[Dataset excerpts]
-- Opening Marker --
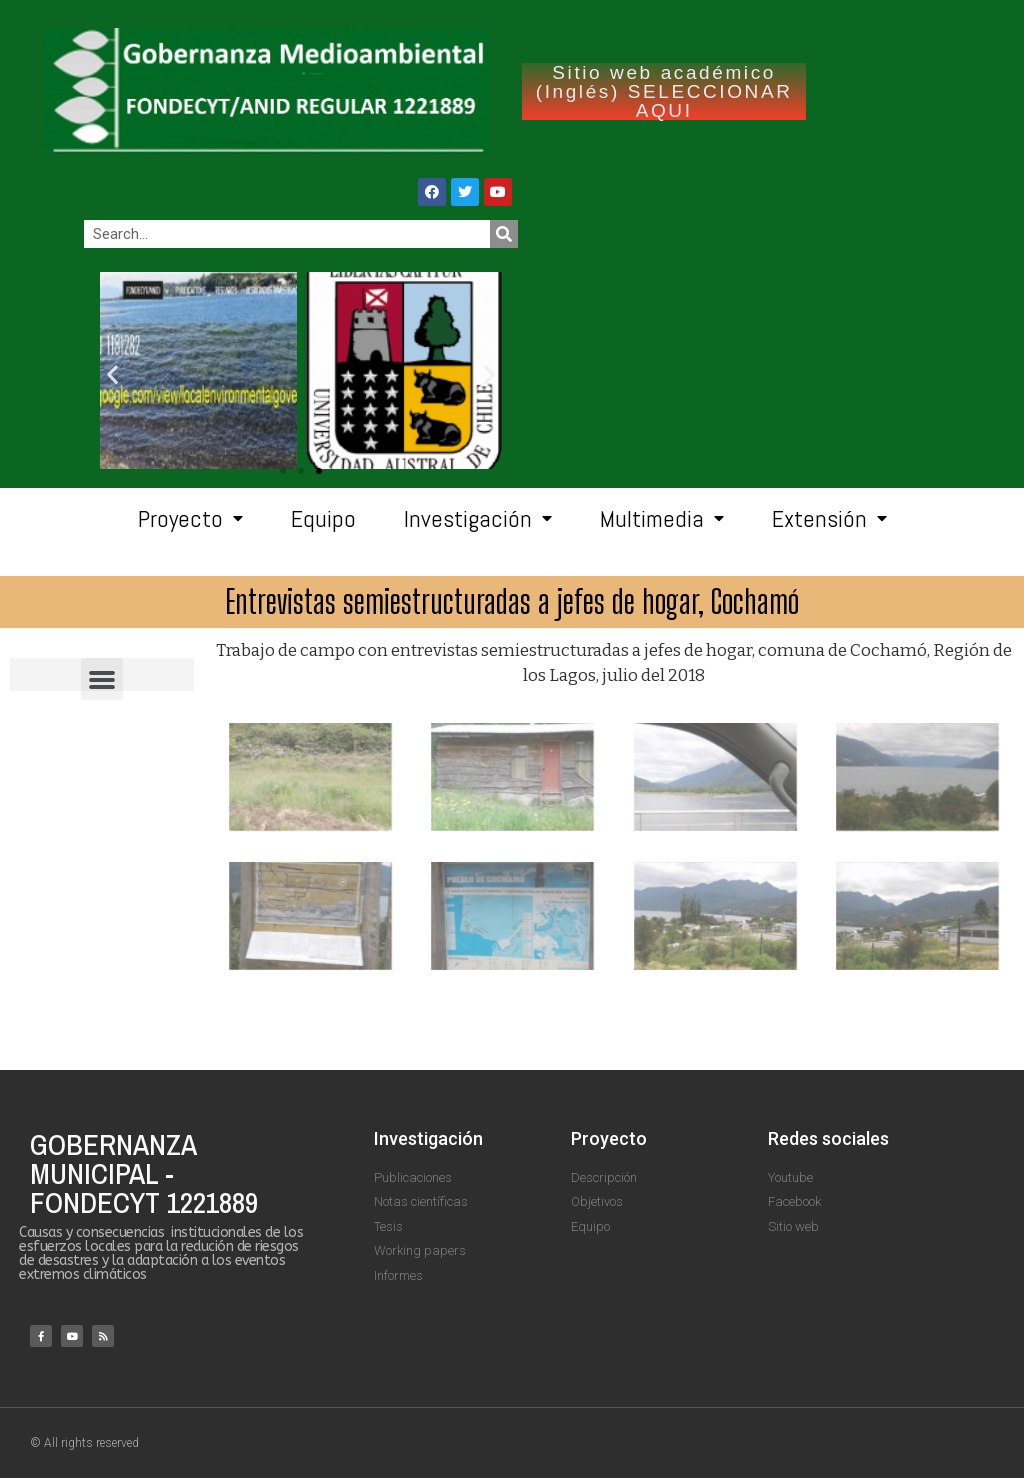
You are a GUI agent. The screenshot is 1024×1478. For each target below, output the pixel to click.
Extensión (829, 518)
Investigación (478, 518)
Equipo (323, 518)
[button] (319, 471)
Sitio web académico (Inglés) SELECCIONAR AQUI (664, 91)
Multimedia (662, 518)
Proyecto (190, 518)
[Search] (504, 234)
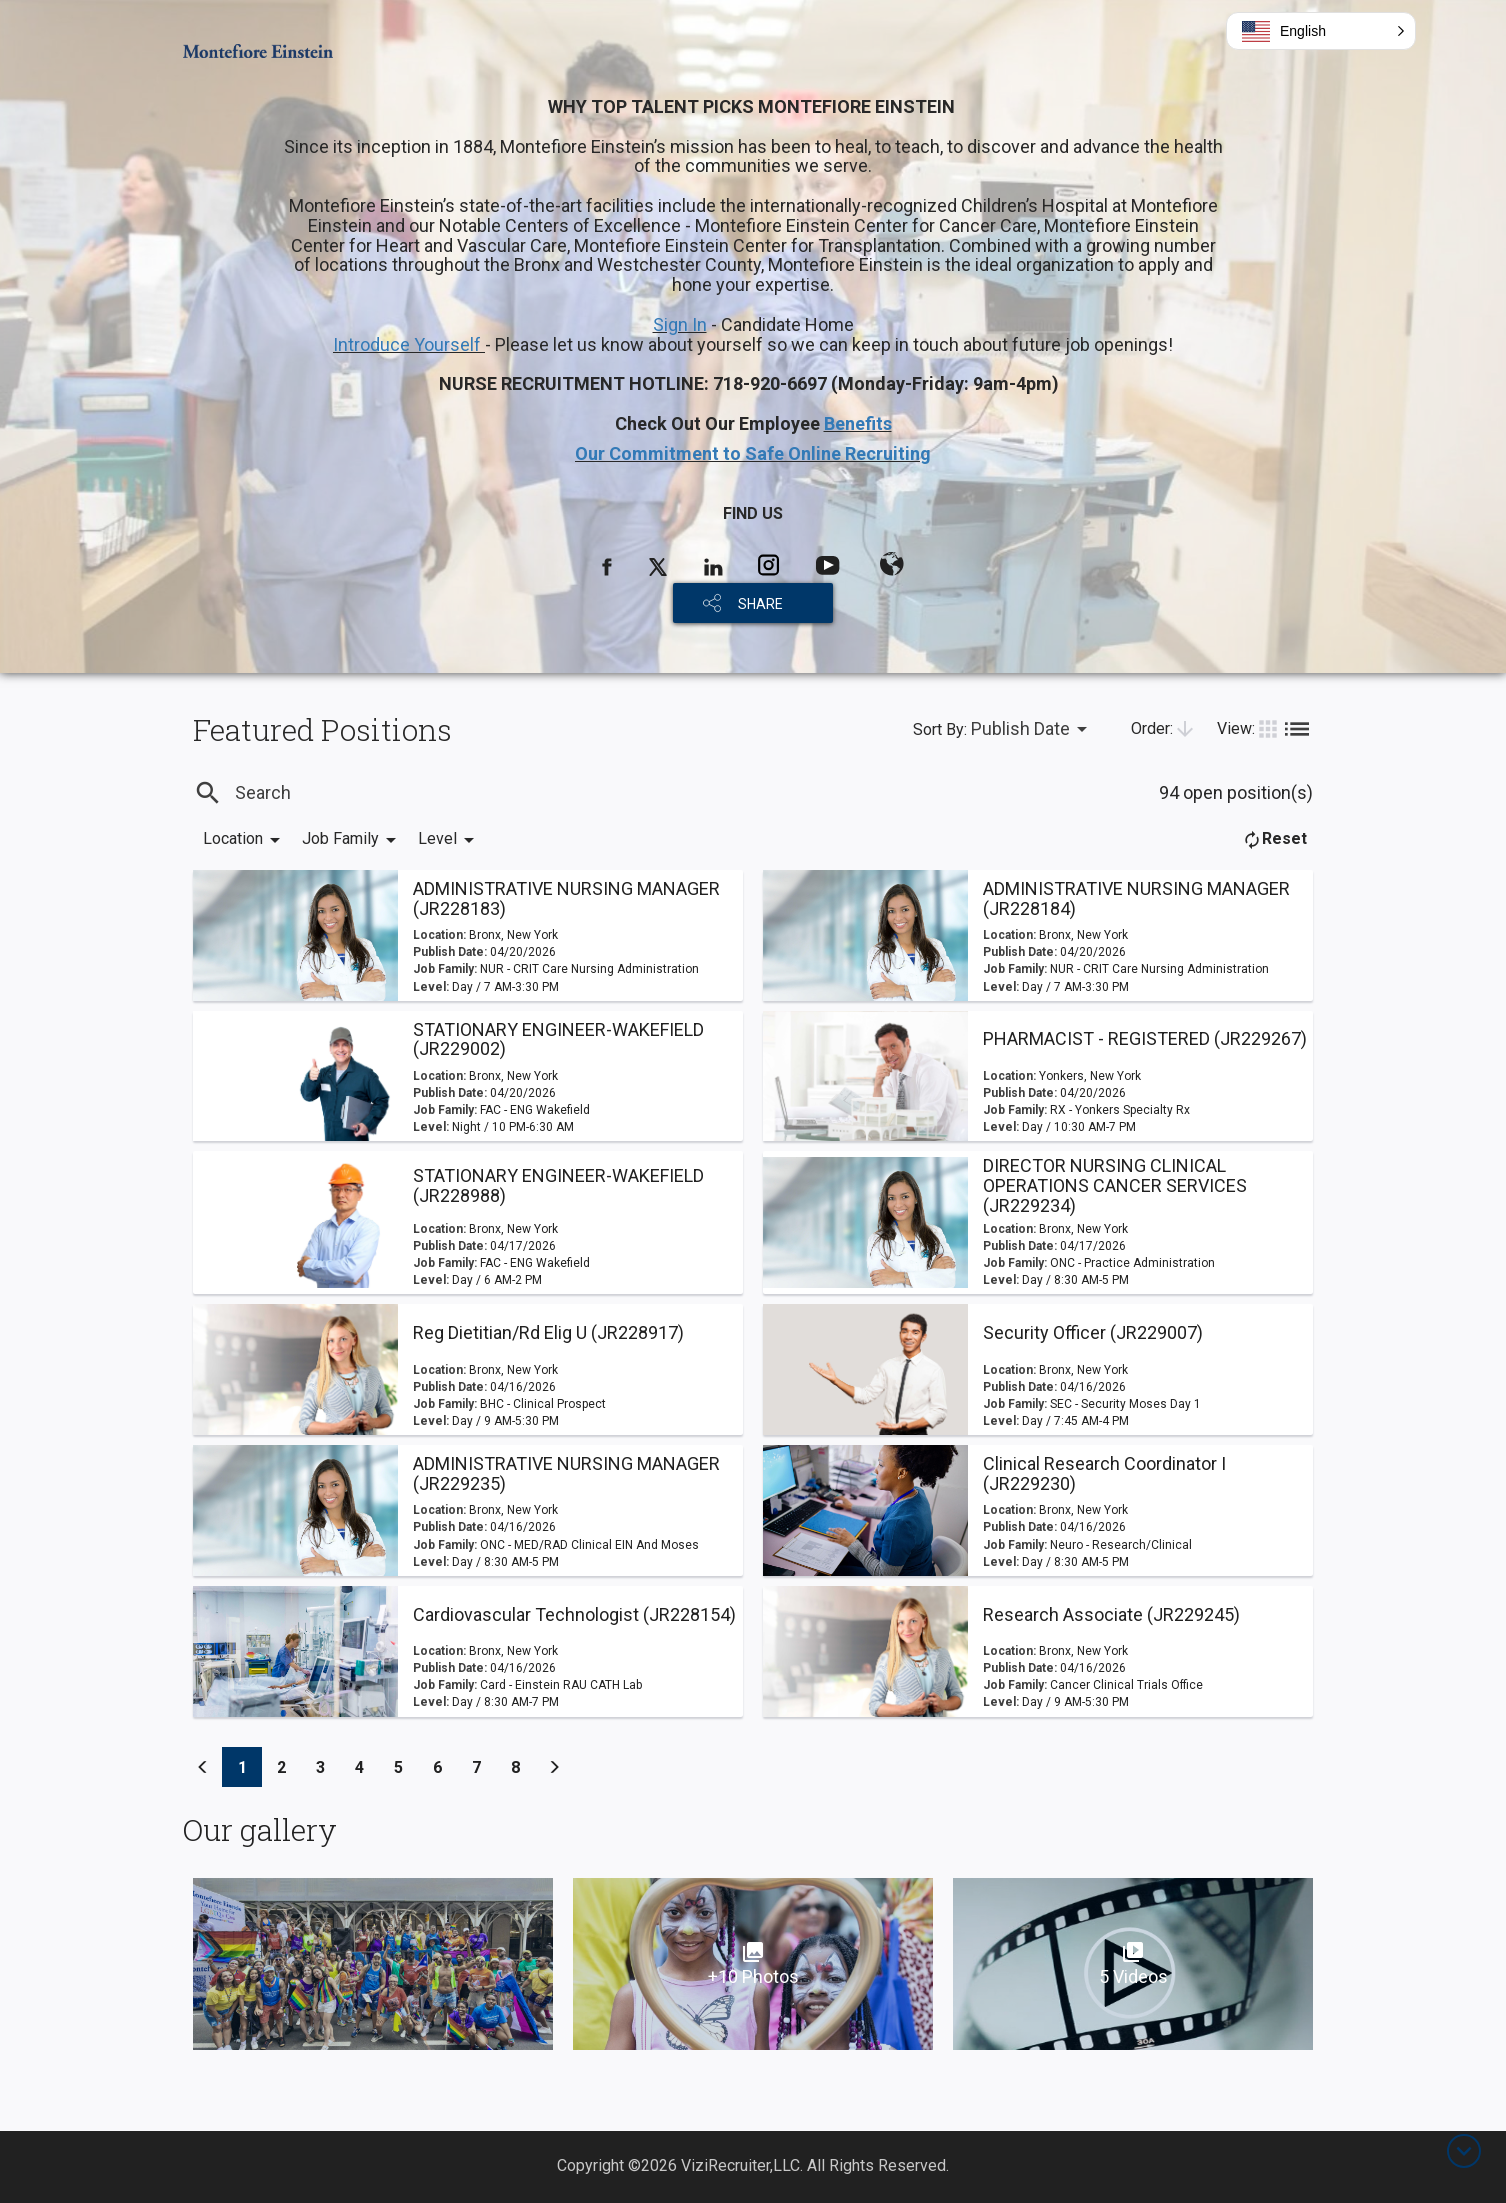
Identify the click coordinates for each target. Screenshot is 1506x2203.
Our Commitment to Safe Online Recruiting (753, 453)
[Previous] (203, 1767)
-- Closing Marker --
### THE TASK
Please return every record above exactly, but leave out the pictures.

### ANSWER SECTION
You are a GUI agent. The screenshot is 1024×1478. For each target below, output the pixel to click.
Extensión (829, 518)
Investigación (478, 518)
Equipo (323, 518)
[button] (319, 471)
Sitio web académico (Inglés) SELECCIONAR AQUI (664, 91)
Multimedia (662, 518)
Proyecto (190, 518)
[Search] (504, 234)
Identify the click coordinates for each target. Screenshot is 1506x2203.
Our Commitment to Safe Online Recruiting (753, 453)
[Previous] (203, 1767)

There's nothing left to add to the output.